We have fixed the close of business on June 30, 2020 as the record date for the Fourth Street special meeting. Only holders of record of Fourth Street common stock at that time are entitled to notice of, and to vote at, the Fourth Street special meeting, or any adjournment or postponement of the Fourth Street special meeting. In order for the merger agreement to be approved, at least a majority of the outstanding shares of Fourth Street common stock must be voted in favor of the proposal to approve the merger agreement. In order for the 280G proposal to be approved, more than 75% of the outstanding shares of Fourth Street common stock must be voted in favor of the 280G proposal (excluding shares held by the individuals whose compensatory payments are subject to the vote and certain related parties, collectively referred to as ineligible shareholders). The special meeting may be adjourned from time to time upon approval of holders of Fourth Street common stock without notice other than by announcement at the meeting of the adjournment thereof, and any and all business for which notices hereby given may be transacted at such adjourned meeting.
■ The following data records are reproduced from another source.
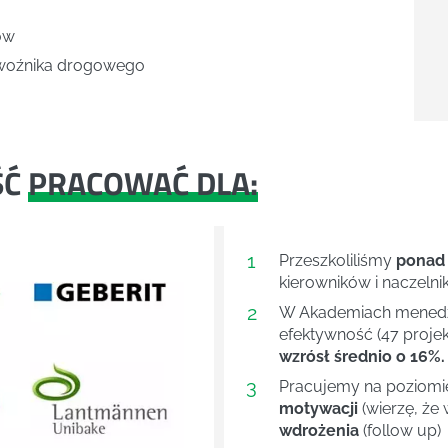
ów
woźnika drogowego
ŚĆ
PRACOWAĆ DLA:
1
Przeszkoliliśmy
ponad
kierowników i naczelni
2
W Akademiach menedże
efektywność (47 projek
wzrósł średnio o 16%.
3
Pracujemy na poziom
motywacji
(wierzę, że 
wdrożenia
(follow up)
We intend to hold our special meeting in person. However, we are actively monitoring the coronavirus (COVID-19) situation. We are sensitive to the public health and travel concerns our shareholders may have and the protocols that federal, state, and local governments have and may continue to impose. If it is not possible or advisable to hold our special meeting in person, we will announce alternative arrangements for the meeting as promptly as practicable, which may include holding the meeting solely by means of remote communication. Please monitor our website at www.freedombank.com for updated information. If you are planning to attend our meeting, please check the website one week prior to the meeting date. As always, we encourage you to vote your shares prior to the special meeting.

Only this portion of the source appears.